Instructions for the task: How many lines of the entries below include the word "contenus"? Answer with the number alone.
______________________________
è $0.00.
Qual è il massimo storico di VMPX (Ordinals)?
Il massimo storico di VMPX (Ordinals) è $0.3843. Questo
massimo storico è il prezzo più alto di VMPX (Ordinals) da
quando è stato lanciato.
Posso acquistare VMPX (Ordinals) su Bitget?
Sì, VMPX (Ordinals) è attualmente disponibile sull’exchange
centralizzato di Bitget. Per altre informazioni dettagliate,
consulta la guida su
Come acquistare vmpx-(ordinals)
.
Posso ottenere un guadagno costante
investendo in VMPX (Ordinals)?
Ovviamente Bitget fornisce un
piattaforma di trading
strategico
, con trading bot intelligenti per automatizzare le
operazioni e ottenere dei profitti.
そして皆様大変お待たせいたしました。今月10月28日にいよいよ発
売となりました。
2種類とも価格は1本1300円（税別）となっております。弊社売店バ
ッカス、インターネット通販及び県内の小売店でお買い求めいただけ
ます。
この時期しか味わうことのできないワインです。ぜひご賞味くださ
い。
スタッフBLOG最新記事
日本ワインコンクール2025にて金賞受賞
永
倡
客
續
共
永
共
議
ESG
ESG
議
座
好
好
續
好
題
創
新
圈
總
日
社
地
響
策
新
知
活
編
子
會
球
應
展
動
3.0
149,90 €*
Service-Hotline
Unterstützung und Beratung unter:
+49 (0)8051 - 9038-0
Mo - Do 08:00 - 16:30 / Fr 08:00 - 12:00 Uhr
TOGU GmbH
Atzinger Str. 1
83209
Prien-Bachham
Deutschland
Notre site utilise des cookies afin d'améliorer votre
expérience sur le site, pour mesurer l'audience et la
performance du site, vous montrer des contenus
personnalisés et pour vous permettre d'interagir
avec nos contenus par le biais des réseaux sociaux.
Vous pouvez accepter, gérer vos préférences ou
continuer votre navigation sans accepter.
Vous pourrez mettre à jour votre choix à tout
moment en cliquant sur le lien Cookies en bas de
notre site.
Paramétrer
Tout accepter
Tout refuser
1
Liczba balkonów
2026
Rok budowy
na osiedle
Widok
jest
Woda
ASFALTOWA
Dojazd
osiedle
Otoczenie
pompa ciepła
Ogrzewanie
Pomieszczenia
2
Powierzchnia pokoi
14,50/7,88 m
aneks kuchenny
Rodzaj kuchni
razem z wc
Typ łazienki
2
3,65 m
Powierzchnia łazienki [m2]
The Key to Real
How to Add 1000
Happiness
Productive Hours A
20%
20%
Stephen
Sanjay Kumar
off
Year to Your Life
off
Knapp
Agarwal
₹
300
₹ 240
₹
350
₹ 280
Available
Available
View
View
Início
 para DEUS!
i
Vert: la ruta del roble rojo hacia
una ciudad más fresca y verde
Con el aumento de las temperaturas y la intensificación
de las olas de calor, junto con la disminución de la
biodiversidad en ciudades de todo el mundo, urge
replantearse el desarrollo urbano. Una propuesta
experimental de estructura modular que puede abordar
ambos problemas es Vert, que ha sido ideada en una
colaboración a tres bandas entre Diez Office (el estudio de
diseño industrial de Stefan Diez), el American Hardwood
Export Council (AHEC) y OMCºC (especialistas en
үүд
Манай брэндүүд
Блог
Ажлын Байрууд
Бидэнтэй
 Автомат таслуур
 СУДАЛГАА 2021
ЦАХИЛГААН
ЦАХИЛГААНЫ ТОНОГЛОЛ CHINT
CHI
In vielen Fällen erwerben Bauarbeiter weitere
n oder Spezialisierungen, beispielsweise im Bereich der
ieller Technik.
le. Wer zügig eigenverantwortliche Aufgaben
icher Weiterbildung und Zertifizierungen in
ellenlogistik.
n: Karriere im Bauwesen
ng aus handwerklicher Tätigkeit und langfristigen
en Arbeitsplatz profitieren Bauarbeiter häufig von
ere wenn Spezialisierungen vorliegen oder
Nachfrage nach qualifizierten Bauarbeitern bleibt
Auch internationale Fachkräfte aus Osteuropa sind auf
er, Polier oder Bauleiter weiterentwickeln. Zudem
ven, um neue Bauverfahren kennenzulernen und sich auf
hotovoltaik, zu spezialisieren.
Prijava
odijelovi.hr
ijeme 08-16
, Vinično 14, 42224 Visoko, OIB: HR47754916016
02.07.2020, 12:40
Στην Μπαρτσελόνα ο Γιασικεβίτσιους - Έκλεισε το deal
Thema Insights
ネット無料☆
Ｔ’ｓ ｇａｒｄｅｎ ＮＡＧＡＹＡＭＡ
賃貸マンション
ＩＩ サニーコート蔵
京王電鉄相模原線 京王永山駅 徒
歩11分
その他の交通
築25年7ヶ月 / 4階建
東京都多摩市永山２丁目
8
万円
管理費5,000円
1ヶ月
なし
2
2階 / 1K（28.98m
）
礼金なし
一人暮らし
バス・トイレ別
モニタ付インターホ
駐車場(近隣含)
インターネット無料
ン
______________________________
Answer for this exercise: 2